The face behind the window pane was solemn, yet the eyes were intent. She was the lure, her eyes focusing on the target. Who was she, and did it really matter? Was her target worth the physical and emotional risk? Did the monetary reward relieve the psychological affects? So many questions ran through my mind as I viewed the girl in the window, young and pregnant. I wondered what experiences (or non-experiences) in her life were the contributing factors that attracted her to this place where money was to be earned through sexual gratification, void love. The place was Amsterdam’s Red Light District, the year 2000, and the girl still remains a mystery, but the questions still linger.
Prostitution is a profession of the ages. As some professions come and go, prostitution has and will always remain a part of life. As I looked at the young, pregnant girl in the window, I thought about the person and not the profession. I thought about the fact that she was someone’s daughter, and she was soon to become a parent herself. I also thought about the point in one’s life when the decision making process can go horribly wrong. As children, many have dreams of their professions in adulthood. Some dream of being doctors, lawyers, teachers, engineers, architects, I can go on forever, but at what point in one’s life does prostitution become the dominant choice? I wish I had the opportunity to talk with the girl in the window. Knowledge of her past, her motivations, and her desires, may alleviate my ignorance and provide me with an understanding of who she was.

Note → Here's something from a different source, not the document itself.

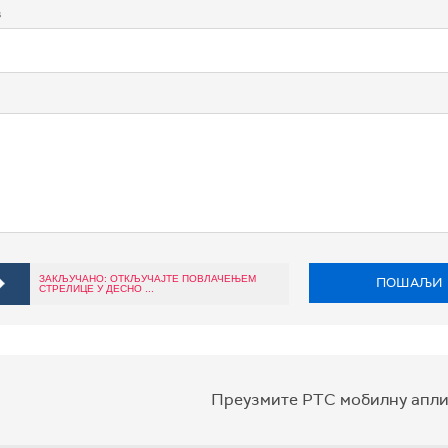
в
ЗАКЉУЧАНО: ОТКЉУЧАЈТЕ ПОВЛАЧЕЊЕМ
ПОШАЉИ
СТРЕЛИЦЕ У ДЕСНО ...
Преузмите РТС мобилну апли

My daughter was fifteen years old when we were strolling through the Red Light District. Her questions were direct with a sympathetic tone. She felt such sadness when viewing the girl in the window, and was astonished to see that she was at least six months pregnant. Why is she here Mom? What will become of the baby? What makes a person decide to take this route in life? I wish I had the answers. I wondered if we had the privilege of questioning the girl directly, would she even know the reasons for her presence in the window. One may ask why I decided to expose my daughter to the seedy side of life. As a child of privilege: private academies, upscale neighborhoods, world travel, overprotective parents, and extremely attentive and loving maternal and paternal relatives, I felt that she needed a “wake-up call” from life. Life does not always afford privilege, and knowledge of all facets of life is an education that may protect many from falling into a trap. If we are only exposed to the good side of life, without any knowledge of the bad that exists, we may find ourselves caught up in situations that we had no intention of becoming involved in.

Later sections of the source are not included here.